MS in Professional Writing (MSPW) alum, Christinne Govereau, is currently a Technical Editor for the US Energy Information Administration. In this role, Christinne reviews public-facing and internal deliverables before publication online, including technical documents, news articles, and reports on energy-related topics such as market trends, statistical and data analysis, and projections. Learn more about her experiences below.
Q: Tell us about your Technical Editor role.
A: The US Energy Information Administration (EIA) is a sub-agency of the US Department of Energy, and our mission is to help people understand energy. I review our public-facing and internal products before publication online. These products include technical documents, news articles, and reports on energy-related topics such as market trends, statistical and data analysis, and projections. A number of our reports are often used as source material by national and international news organizations.
In addition, I review congressional testimony, press releases, social media posts, video scripts, news stories, infographics, and data visualizations to meet agency writing, style, and branding requirements. As part of my editor role, I also facilitate discussions with authors and senior leadership about language choice and help provide solutions. When I am not editing, I manage the agency writing training program, which includes developing and teaching writing classes to EIA technical experts.
One of my pet projects is managing the agency style guide. Last year, we released a major overhaul of the guide to align it more closely with best practices in communications, plain writing, and the energy industry.

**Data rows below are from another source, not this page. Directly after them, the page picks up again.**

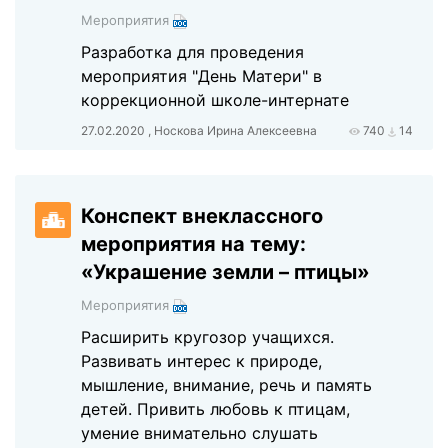
Мероприятия
Разработка для проведения
мероприятия "День Матери" в
коррекционной школе-интернате
27.02.2020 , Носкова Ирина Алексеевна
740
14
Конспект внеклассного
мероприятия на тему:
«Украшение земли – птицы»
Мероприятия
Расширить кругозор учащихся.
Развивать интерес к природе,
мышление, внимание, речь и память
детей. Привить любовь к птицам,
умение внимательно слушать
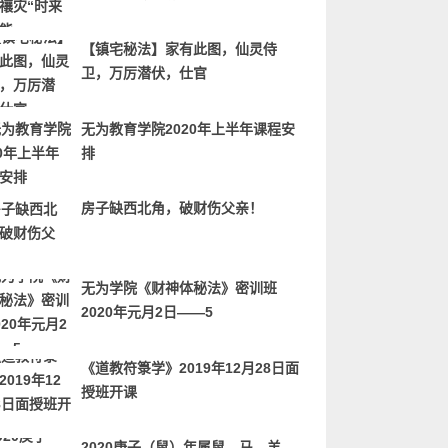
【镇宅秘法】家有此图，仙灵侍
卫，万厉潜伏，仕官
无为教育学院2020年上半年课程安
排
房子缺西北角，破财伤父亲！
无为学院《财神体秘法》密训班
2020年元月2日——5
《道教符箓学》2019年12月28日面
授班开课
2020庚子（鼠）年属鼠、马、羊、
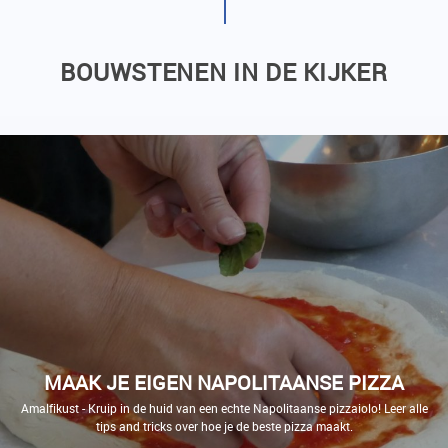
BOUWSTENEN IN DE KIJKER
MAAK JE EIGEN NAPOLITAANSE PIZZA
Amalfikust - Kruip in de huid van een echte Napolitaanse pizzaiolo! Leer alle
tips and tricks over hoe je de beste pizza maakt.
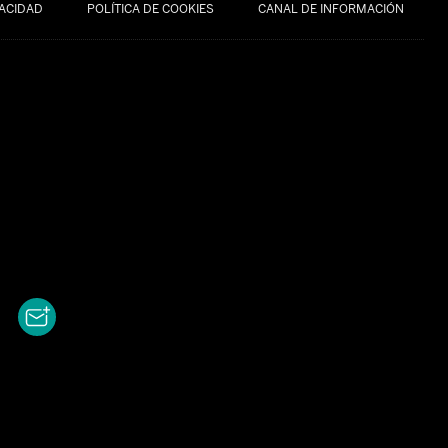
VACIDAD
POLÍTICA DE COOKIES
CANAL DE INFORMACIÓN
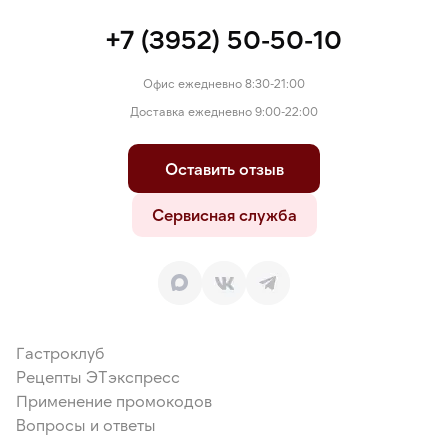
+7 (3952) 50-50-10
Офис ежедневно 8:30-21:00
Доставка ежедневно 9:00-22:00
Оставить отзыв
Сервисная служба
Гастроклуб
Рецепты ЭТэкспресс
Применение промокодов
Вопросы и ответы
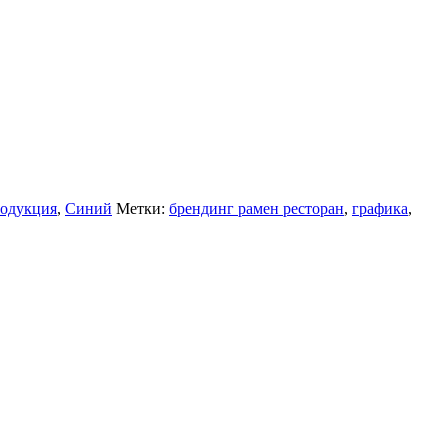
одукция
,
Синий
Метки:
брендинг рамен ресторан
,
графика
,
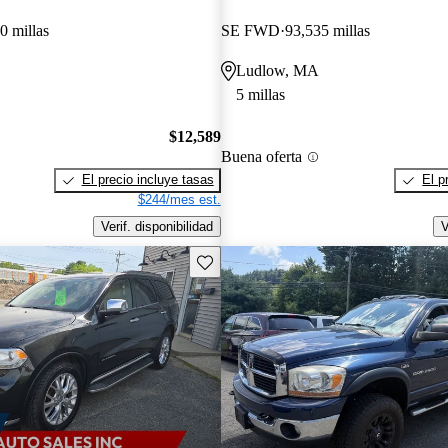
0 millas
SE FWD
93,535 millas
Ludlow, MA
5 millas
$12,589
Buena oferta
El precio incluye tasas
El p
$244/mes est.
Verif. disponibilidad
V
Guarda este Aviso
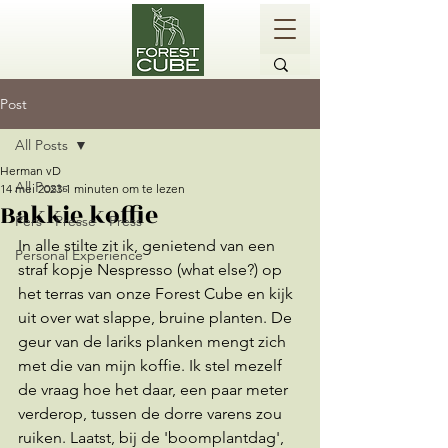
Post
All Posts
Herman vD
All Posts
14 mei 2023
1 minuten om te lezen
Bakkie koffie
Pers - Presse - Press
In alle stilte zit ik, genietend van een 
Personal Experience
straf kopje Nespresso (what else?) op 
het terras van onze Forest Cube en kijk 
uit over wat slappe, bruine planten. De 
geur van de lariks planken mengt zich 
met die van mijn koffie. Ik stel mezelf 
de vraag hoe het daar, een paar meter 
verderop, tussen de dorre varens zou 
ruiken. Laatst, bij de 'boomplantdag', 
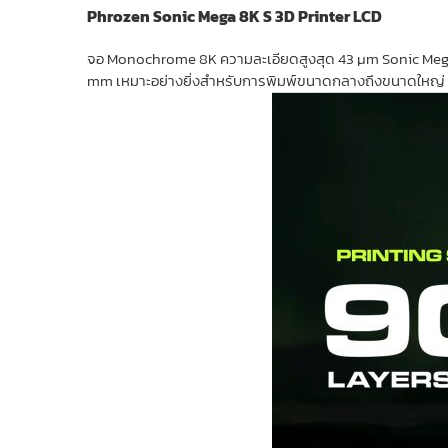
Phrozen Sonic Mega 8K S 3D Printer LCD
จอ Monochrome 8K ความละเอียดสูงสุด 43 µm Sonic Mega 8K
mm เหมาะอย่างยิ่งสำหรับการพิมพ์ขนาดกลางถึงขนาดใหญ่ และ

Q: What made you realize that writing was something you wanted to pursue professionally?
A: I actually always believed I was going to teach British Literature. I’m a hopeless Brit Lit junkie. In 2009, just as I was considering graduate school, I received a job offer from the IRS as an administrative assistant in the Legislative Affairs office. I made the difficult decision to put grad school off and take the full-time job in Washington, DC. As luck would have it, the branch I worked in handled congressional inquiries, so it was essentially a communications office (only, with Congress). After working there for a year and demonstrating my writing skills, I was asked to apply for one of the editing positions, and the rest is history! My editing career began, and in truth, I believe nothing is a mistake. I am very happy with the path my career has taken and 11 years later, I finally enrolled in graduate school– with the MS in Professional Writing program.
Q: Talk about how the MSPW helped shape who you are as a writing professional. Any specific mentors, books, or experiences that stand out?
A: When I started in the MSPW, I had 11 years of editing work under my belt. I didn’t really need a graduate degree for career progression, but I wanted to learn more about emerging communication trends and best practices in a digital environment. My undergraduate program didn’t offer any digital communications courses. The MSPW at NYU School of Professional Studies seemed like the perfect fit– and it was! The classes on digital communications really enhanced my ability to work with infographics and social media, and my employer was thrilled with my new skills and insights.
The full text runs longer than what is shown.